Some lines hold the string "Berlin". Copy all of them from the material that follows.

----------------

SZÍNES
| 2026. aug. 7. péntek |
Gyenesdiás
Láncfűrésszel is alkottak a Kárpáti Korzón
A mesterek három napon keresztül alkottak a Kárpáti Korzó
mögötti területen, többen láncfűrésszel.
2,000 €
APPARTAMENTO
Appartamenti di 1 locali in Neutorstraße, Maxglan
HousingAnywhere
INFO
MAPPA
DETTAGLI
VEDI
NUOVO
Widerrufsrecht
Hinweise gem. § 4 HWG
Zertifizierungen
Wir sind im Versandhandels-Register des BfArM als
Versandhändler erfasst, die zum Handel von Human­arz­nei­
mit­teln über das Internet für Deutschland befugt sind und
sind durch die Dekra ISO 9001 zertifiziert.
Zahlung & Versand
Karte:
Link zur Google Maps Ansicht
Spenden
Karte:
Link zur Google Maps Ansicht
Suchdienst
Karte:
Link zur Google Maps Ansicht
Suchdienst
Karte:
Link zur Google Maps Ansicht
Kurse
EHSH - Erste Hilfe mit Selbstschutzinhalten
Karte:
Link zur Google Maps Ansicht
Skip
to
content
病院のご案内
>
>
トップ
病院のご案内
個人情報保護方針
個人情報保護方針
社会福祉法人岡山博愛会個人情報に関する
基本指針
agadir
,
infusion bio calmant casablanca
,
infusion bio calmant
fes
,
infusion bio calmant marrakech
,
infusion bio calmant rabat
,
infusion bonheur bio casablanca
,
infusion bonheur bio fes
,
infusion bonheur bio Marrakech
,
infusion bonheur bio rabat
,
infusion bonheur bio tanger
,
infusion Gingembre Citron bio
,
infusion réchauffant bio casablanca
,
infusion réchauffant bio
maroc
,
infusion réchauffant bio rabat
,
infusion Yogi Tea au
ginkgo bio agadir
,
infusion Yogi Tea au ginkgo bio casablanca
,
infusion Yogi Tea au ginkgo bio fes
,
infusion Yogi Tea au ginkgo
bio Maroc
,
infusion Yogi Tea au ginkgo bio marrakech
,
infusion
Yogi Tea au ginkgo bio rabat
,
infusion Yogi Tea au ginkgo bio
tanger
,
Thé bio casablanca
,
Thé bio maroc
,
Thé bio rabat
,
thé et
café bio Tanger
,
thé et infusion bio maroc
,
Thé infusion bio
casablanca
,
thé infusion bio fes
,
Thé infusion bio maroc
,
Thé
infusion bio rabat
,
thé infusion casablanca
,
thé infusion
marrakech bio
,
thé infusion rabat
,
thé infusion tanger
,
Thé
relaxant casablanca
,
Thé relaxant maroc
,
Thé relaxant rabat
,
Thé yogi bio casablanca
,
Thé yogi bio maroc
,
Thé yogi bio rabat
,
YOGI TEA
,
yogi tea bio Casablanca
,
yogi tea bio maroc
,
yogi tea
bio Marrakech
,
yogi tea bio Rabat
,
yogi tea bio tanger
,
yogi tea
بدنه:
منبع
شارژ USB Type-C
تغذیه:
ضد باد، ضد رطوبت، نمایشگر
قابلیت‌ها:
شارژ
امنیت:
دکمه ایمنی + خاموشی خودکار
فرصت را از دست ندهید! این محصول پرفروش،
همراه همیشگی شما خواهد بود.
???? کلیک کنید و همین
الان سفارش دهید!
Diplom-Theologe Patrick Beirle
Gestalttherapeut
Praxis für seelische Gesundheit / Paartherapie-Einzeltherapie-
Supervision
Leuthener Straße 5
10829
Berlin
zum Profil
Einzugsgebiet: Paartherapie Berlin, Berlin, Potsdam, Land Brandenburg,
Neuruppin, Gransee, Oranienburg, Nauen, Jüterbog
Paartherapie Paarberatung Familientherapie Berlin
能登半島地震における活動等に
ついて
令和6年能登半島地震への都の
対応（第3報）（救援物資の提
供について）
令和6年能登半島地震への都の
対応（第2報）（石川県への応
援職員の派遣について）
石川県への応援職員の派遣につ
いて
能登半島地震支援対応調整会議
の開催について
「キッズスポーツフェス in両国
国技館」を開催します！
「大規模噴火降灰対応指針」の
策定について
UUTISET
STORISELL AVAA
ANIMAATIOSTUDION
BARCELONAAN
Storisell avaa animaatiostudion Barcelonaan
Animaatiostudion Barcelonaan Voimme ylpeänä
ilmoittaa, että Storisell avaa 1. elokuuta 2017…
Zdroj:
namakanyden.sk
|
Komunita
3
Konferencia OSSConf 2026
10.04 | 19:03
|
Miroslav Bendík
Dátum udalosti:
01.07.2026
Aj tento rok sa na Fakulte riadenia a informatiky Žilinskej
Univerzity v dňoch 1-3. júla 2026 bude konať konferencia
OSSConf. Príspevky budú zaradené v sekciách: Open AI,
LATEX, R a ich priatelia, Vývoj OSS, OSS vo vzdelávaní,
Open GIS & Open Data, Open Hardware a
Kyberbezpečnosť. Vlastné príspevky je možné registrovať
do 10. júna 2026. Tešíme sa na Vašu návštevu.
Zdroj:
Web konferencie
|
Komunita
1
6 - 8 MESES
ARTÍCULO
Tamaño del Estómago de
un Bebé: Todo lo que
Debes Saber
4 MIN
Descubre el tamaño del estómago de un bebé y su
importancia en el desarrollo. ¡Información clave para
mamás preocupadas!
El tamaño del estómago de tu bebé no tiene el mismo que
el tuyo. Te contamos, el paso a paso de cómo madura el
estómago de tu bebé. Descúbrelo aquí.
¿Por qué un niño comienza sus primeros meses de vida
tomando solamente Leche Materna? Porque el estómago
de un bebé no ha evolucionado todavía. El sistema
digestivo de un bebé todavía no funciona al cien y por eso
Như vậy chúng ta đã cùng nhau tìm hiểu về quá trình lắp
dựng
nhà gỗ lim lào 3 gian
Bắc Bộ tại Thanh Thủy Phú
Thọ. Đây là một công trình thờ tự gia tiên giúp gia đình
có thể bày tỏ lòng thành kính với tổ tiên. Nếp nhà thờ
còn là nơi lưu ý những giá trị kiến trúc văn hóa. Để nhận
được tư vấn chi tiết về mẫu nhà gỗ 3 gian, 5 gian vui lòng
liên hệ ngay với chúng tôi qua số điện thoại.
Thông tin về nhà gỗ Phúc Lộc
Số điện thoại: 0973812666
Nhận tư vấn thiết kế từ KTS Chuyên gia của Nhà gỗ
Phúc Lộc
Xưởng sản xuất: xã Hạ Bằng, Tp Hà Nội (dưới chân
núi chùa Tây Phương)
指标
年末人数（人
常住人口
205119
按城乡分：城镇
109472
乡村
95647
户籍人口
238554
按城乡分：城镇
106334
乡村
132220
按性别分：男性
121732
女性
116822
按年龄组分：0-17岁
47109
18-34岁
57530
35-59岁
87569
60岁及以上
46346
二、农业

----------------

> Result for this exercise
Berlin
Einzugsgebiet: Paartherapie Berlin, Berlin, Potsdam, Land Brandenburg,
Paartherapie Paarberatung Familientherapie Berlin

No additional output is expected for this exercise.